Hint: Here we have to find the total force due to the surface tension using the formula. In the formula, internal and external radius has to be used but the internal diameter and external diameter are given in the data. We will have to change them into internal radius and external radius. Then using it we can find the surface tension.

Formula Used:
$F = T(2\pi {r_1} + 2\pi {r_2})$
$T$ is the surface tension, ${r_1}$ and ${r_2}$ is the internal and external radius.

Complete step by step solution:
The tangential force acting on a liquid per unit length, acting at right angles on either side of a line, imagined to be drawn on the free liquid surface in equilibrium is called surface Tension. Here the free surface behaves like a stretched elastic membrane. It also supports the small objects placed over it. At the surface of a liquid, the molecule experiences only net inward cohesive forces. Force of attraction among the molecules of the same substance is called cohesive force. Here, a ring is cut from the platinum tube having an internal diameter ${d_1} = 8.5cm$ and external diameter ${d_2} = 8.7cm$.
Now the internal and external radius,
${r_1} = \dfrac{{{d_1}}}{2} = \dfrac{{8.5}}{2} = 4.25cm$
${r_2} = \dfrac{{{d_2}}}{2} = \dfrac{{8.7}}{2} = 4.35cm$
The force required to pull away from water
$Rightarrow$ $F = 3.103 \times 980 = 3040.94dyne$
Here the value of $g = 980cm/{s^2}$
Now substituting the values to find surface tension:
$\Rightarrow$ $F = T(2\pi {r_1} + 2\pi {r_2})$
$\Rightarrow$ $3040.94 = T(2 \times 3.14 \times 4.25 + 2 \times 3.14 \times 4.35)$
$\Rightarrow$ $T = \dfrac{{3040.94}}{{54.01}} = 56.2dyne/cm$

Hence the correct answer is in option, $\left( A \right) \Rightarrow 56.27dyne/cm$.

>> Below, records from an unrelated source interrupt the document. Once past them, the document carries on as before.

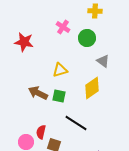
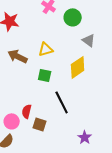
brown arrow: (38, 93) -> (18, 56), moved
black line: (76, 123) -> (62, 102), turned 30

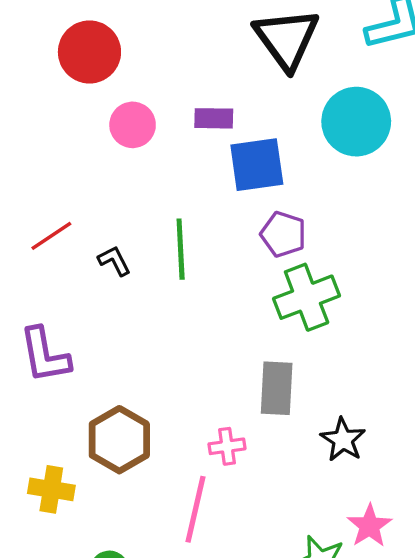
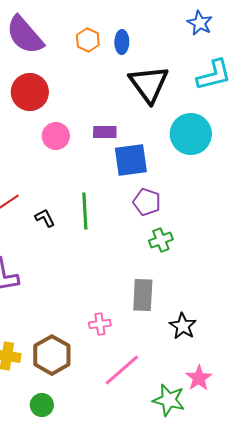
green cross: (307, 297) -> (161, 240), size x0.6
brown hexagon: (119, 440) -> (52, 355), moved
pink cross: (227, 446) -> (100, 324), moved
pink line: (196, 509) -> (122, 370), moved, turned 36

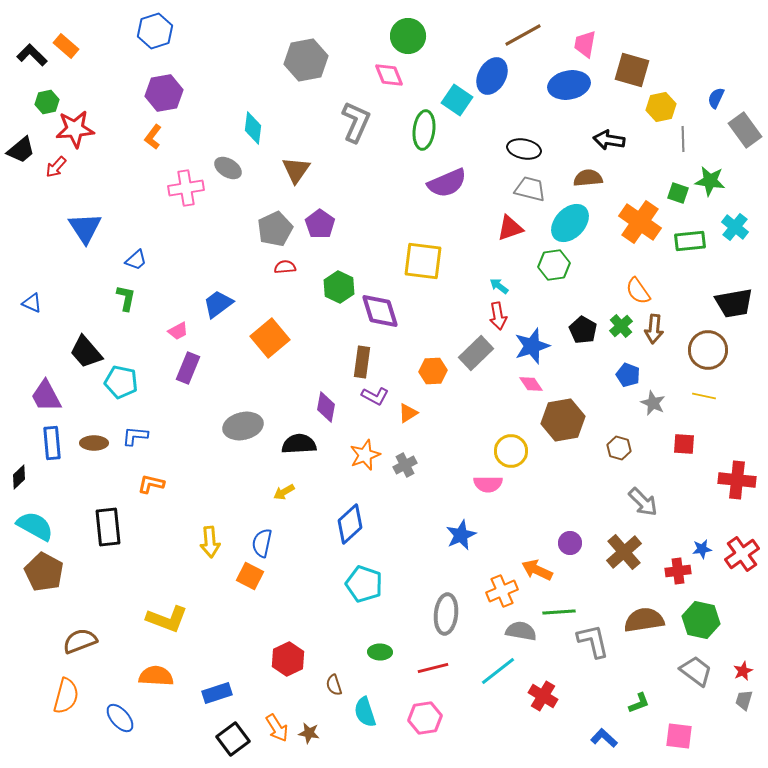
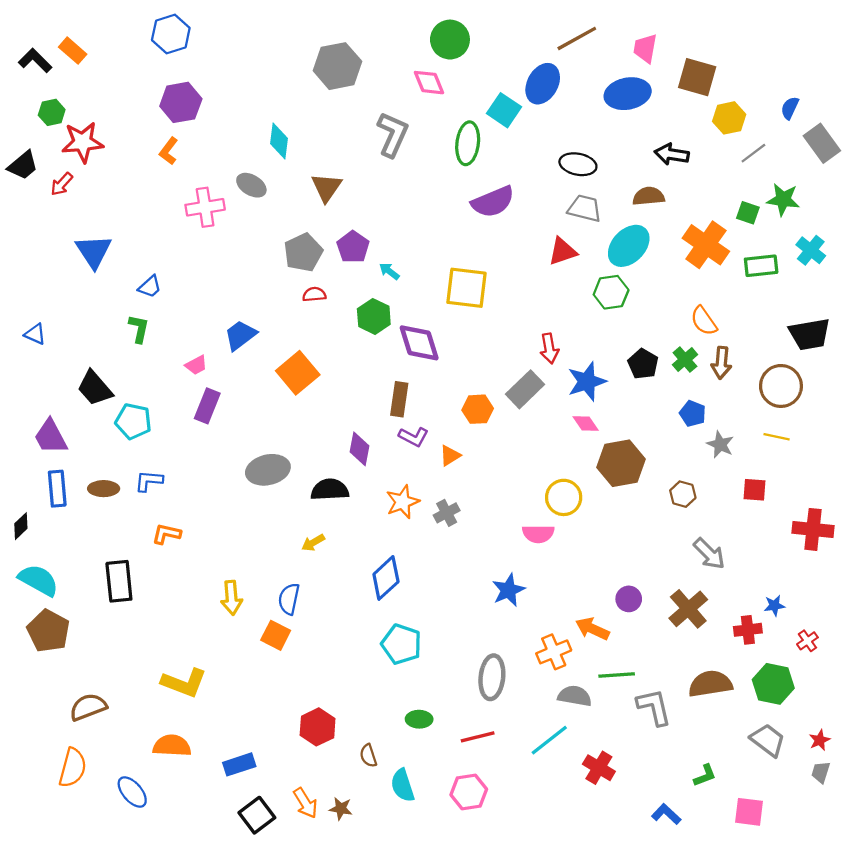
gray line: (683, 139) -> (753, 153), turned 55
cyan arrow: (499, 286) -> (389, 271), moved
red cross: (742, 554) -> (807, 641), moved, size x0.6

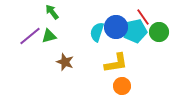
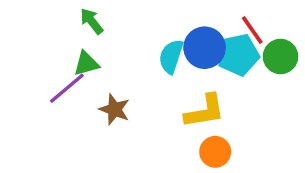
purple line: (30, 36) -> (67, 88), moved

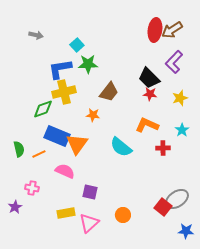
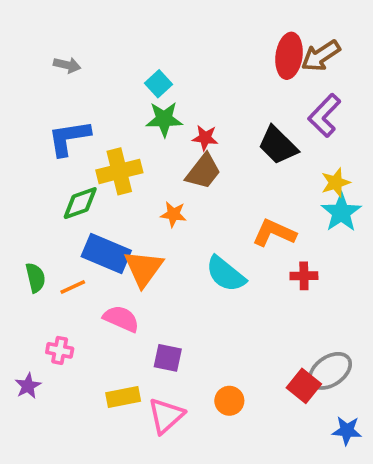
cyan square: (77, 45) -> (158, 84), moved
blue L-shape: (60, 69) -> (69, 138), moved
red star: (150, 94) -> (205, 138), moved
cyan star: (182, 130) -> (341, 212), moved, size x1.5

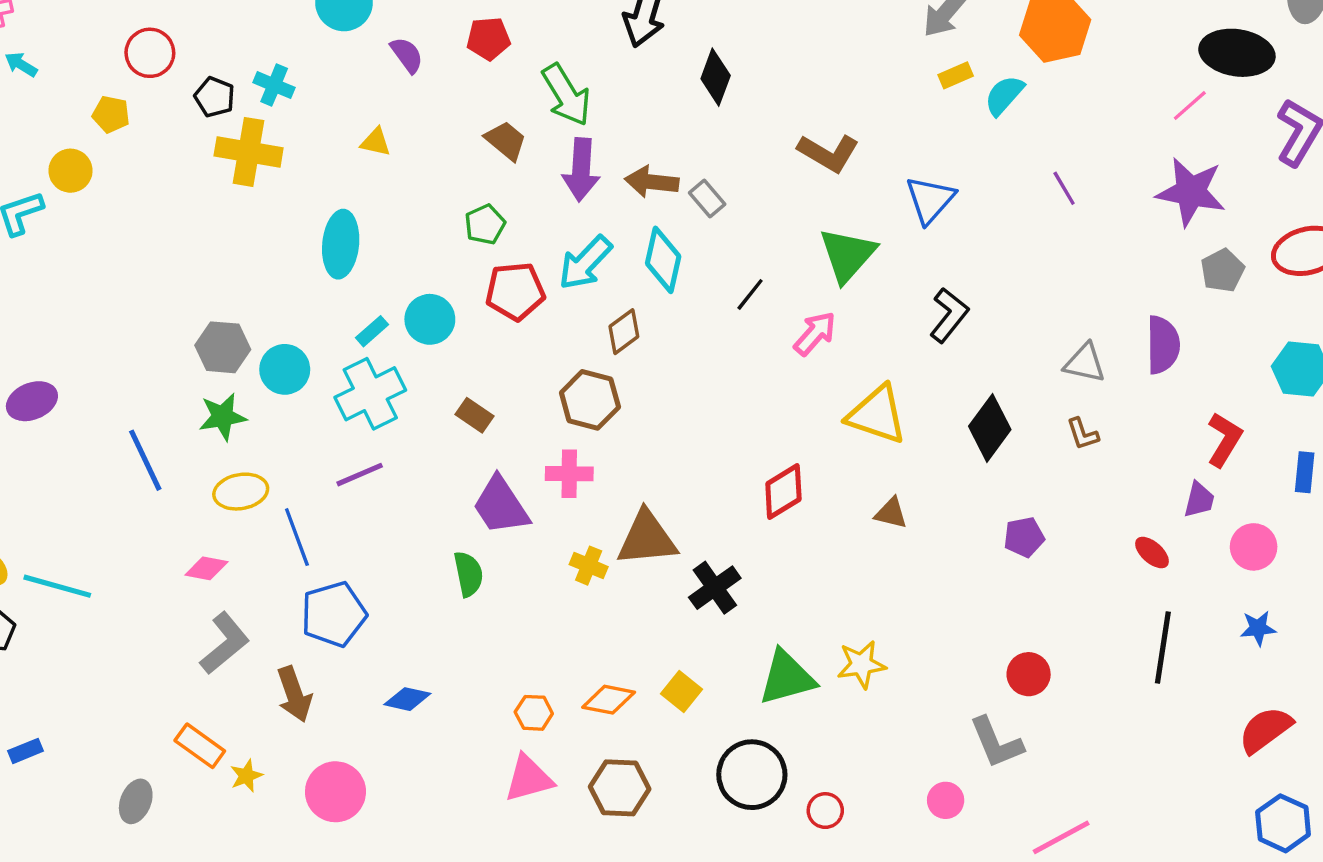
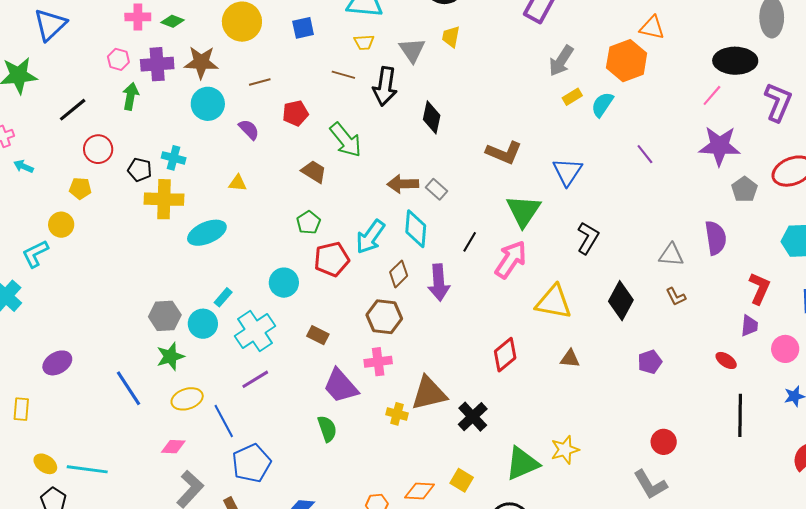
purple arrow: (581, 170) -> (439, 283), moved
cyan ellipse: (341, 244) -> (207, 233), moved, turned 69
cyan rectangle: (372, 331) -> (223, 297), moved
pink arrow: (815, 333) -> (511, 260), size x1.4

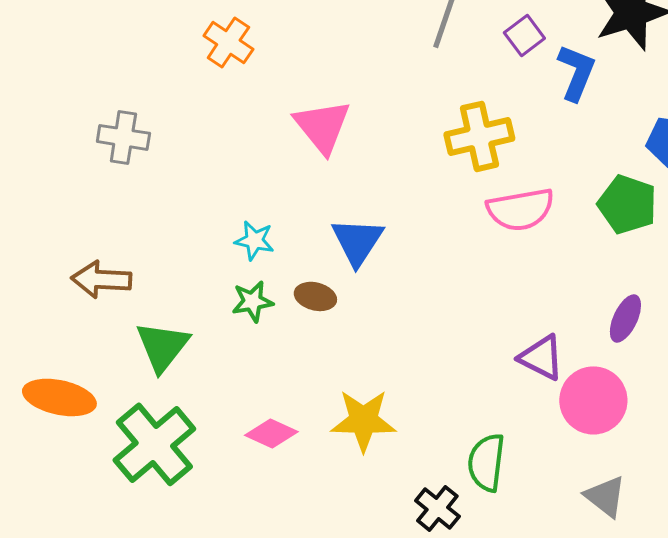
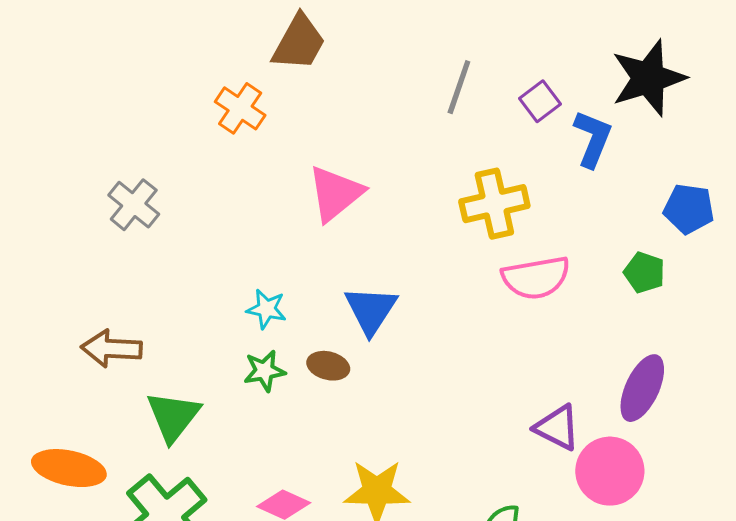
pink triangle: (322, 126) -> (335, 194), turned 30
gray cross: (123, 137) -> (134, 205), turned 30
green pentagon: (627, 204) -> (644, 273), size x0.7
purple ellipse: (625, 318) -> (642, 388), size x1.4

Note: Due to the cohesive nature of its molecules, the surface of a liquid will allow resisting an external force, this property is called surface tension. The high surface tension helps the paper with much higher density to float on the water. The free surface is like a stretched elastic membrane. At the surface of a liquid, the molecule experiences only net inward cohesive forces.